Um den vermehrten Bedürfnissen der so bedeutend erweiterten physiologischen Anstalt Rechnung zu tragen, wurde durch Grossrathsbeschluss vom 16. März 1885 für die erste instrumentale Ausrüstung ein Kredit von Fr. 5,000 bewilligt und der regelmässige jährliche Staatsbeitrag von Fr. 1,500 auf Fr. 2,000 erhöht; ausserdem wurde für einen Assistenten ein jährlicher Beitrag von Fr. 1,500 ausgesetzt. Der Abwart bezieht den bisherigen Gehalt von Fr. 1,500 bei freier Wohnung im Dachgeschoss.
Friedrich Miescher-Rüsch.
12. Pathologisch-anatomische Anstalt.
Die pathologische Anatomie ist an hiesiger Universität seit 1850 durch eine eigene Professur vertreten. Doch war schon früher dieses Fach von Lehrern der medicinischen Fakultät berücksichtigt worden. Wir besitzen noch heute einige von Felix Plater herrührende Präparate; der wichtigste Theil des Grundstockes der pathologisch-anatomischen Sammlung entspringt der vielseitigen Thätigkeit von C.G. Jung.

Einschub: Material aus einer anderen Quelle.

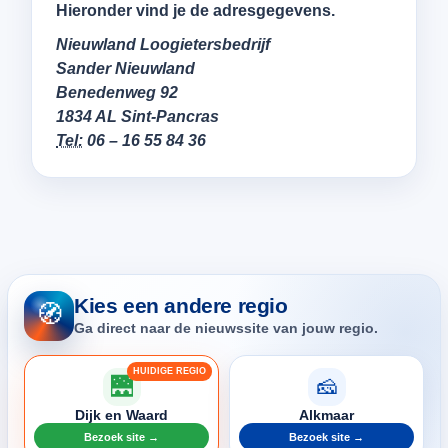
Hieronder vind je de adresgegevens.
Nieuwland Loogietersbedrijf
Sander Nieuwland
Benedenweg 92
1834 AL Sint-Pancras
Tel:
06 – 16 55 84 36
Kies een andere regio
🧭
Ga direct naar de nieuwssite van jouw regio.
🌉
🧀
Dijk en Waard
Alkmaar
Bezoek site →
Bezoek site →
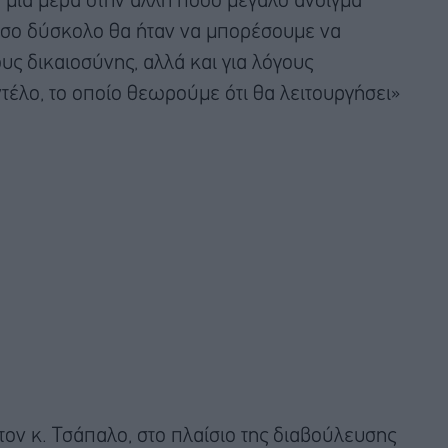
τη μια μέρα στην άλλη πόσο μεγάλο άνοιγμα
πόσο δύσκολο θα ήταν να μπορέσουμε να
ς δικαιοσύνης, αλλά και για λόγους
τέλο, το οποίο θεωρούμε ότι θα λειτουργήσει»
τον κ. Τσάπαλο, στο πλαίσιο της διαβούλευσης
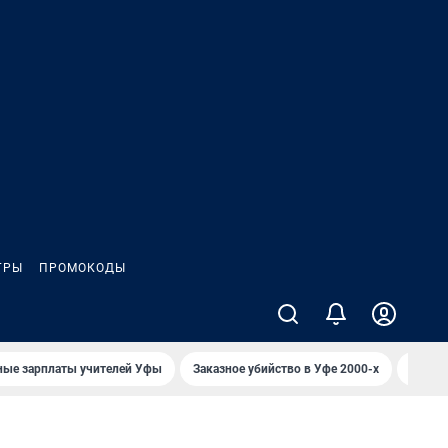
ГРЫ
ПРОМОКОДЫ
ные зарплаты учителей Уфы
Заказное убийство в Уфе 2000-х
Каким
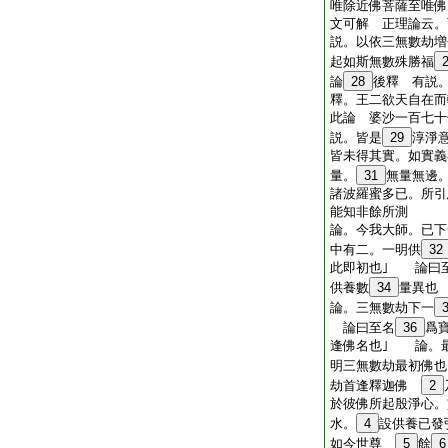
唯除近佛菩薩至唯佛
文可解 正理論云。
説。以依三無數劫増
起如斯無數殊勝福
論
28
後釋 有説
釋。王二欲天自在而
此論 婆沙一百七十
説。皆是
29
淳淨
皆未得其實。如實義
量。
31
無量無邊
諸波羅蜜多已。所引
能知非餘所測
論。今我大師。已下
中有二。一明供
32
此即初也｣ 論曰
供養數
34
量異也
論。三無數劫下一
論曰至名
36
爲
逢佛名也｣ 論。
明三無數劫最初佛也
劫首逢釋迦佛
2
於彼佛所起殷淨心。
水。
4
設供養已發
如今世尊
5
餘
6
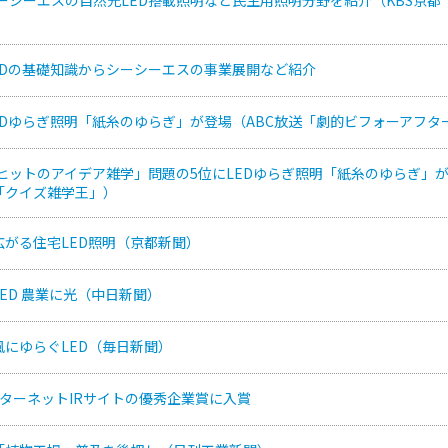
EDの基礎知識からシーシーエスの事業展開など紹介
EDゆらぎ照明「紙糸のゆらぎ」が登場（ABC放送「劇的ビフォーアフタ
ヒットのアイデア雑学」問題の5位にLEDゆらぎ照明「紙糸のゆらぎ」
「クイズ雑学王」）
広がる住宅LED照明（京都新聞）
ED 農業に光（中日新聞）
にゆらぐLED（毎日新聞）
ターネットIRサイトの優秀企業賞に入賞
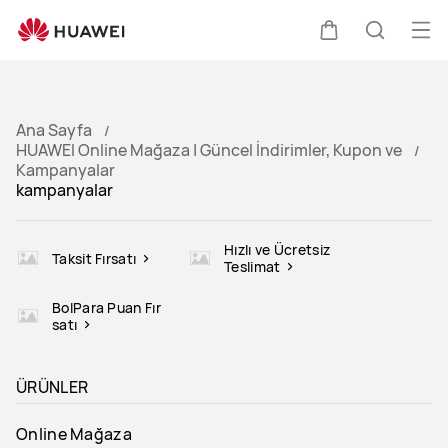
Men
Sepeti
Araştır
Ana Sayfa
HUAWEI Online Mağaza | Güncel İndirimler, Kupon ve
Kampanyalar
kampanyalar
Hızlı ve Ücretsiz
Taksit Fırsatı
Teslimat
BolPara Puan Fır
satı
ÜRÜNLER
Online Mağaza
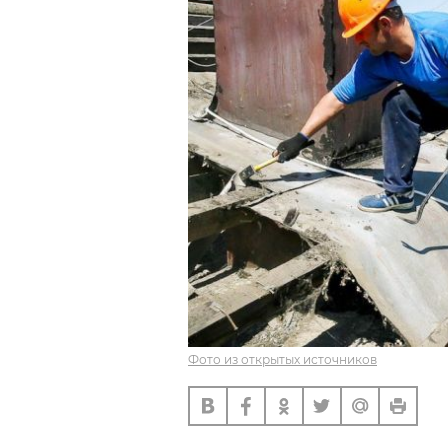
Фото из открытых источников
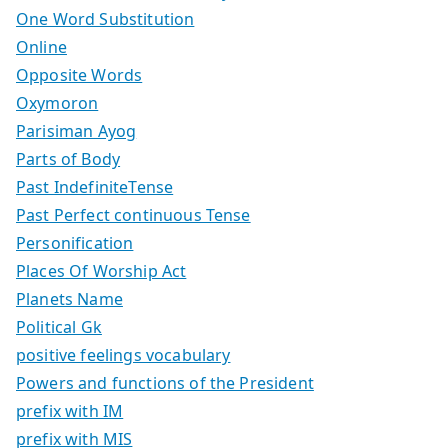
One Word Substitution
Online
Opposite Words
Oxymoron
Parisiman Ayog
Parts of Body
Past IndefiniteTense
Past Perfect continuous Tense
Personification
Places Of Worship Act
Planets Name
Political Gk
positive feelings vocabulary
Powers and functions of the President
prefix with IM
prefix with MIS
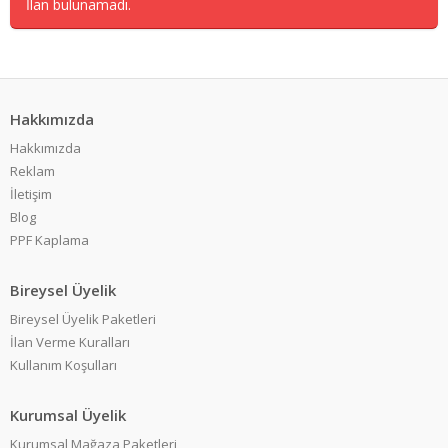
İlan bulunamadı.
Hakkımızda
Hakkımızda
Reklam
İletişim
Blog
PPF Kaplama
Bireysel Üyelik
Bireysel Üyelik Paketleri
İlan Verme Kuralları
Kullanım Koşulları
Kurumsal Üyelik
Kurumsal Mağaza Paketleri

Unter anderm bewahren wir das Präparat einer von Jung ausgeführten Ovariotomie auf, als Erinnerung an die erste in der Schweiz ausgeführte Operation dieser Art.
Seit Uebernahme der Professur durch Herrn Miescher (Vater) hat regelmässiger Unterricht in der pathologischen Anatomie und fortwährende Vermehrung der Sammlung stattgefunden. Für Beides ist auch durch den Verstorbenen C.E.E. Hoffmann Vieles geschehen.
Sowohl das Wachsthum der Sammlung, als die seit Ende der sechziger Jahre steigende Zahl der Medicin-Studierenden liessen den Mangel an Raum im Universitätsgebäude immer fühlbarer hervortraten. Nachdem schon seit 1872 auf Abhilfe gesonnen worden war, gelang es 1879 durch das Zusammenwirken der Akademischen Gesellschaft, des Pflegamtes des Spitals und des Staates einen Ausweg zu finden. Durch Vertrag vom 10. März 1879 wurde die Erstellung eines den Zwecken der pathologischen Anatomie dienenden Gebäudes beschlossen. Die Akademische Gesellschaft leistete an die Kosten Fr. 85,000, das Spital Fr. 30,000. Letzteres gab zugleich das nothwendige Areal; der Staat übernahm Fr. 18,000 für Ausrüstung der Anstalt. Das Gebäude wurde 1880 beendigt und im Herbst desselben Jahres bezogen.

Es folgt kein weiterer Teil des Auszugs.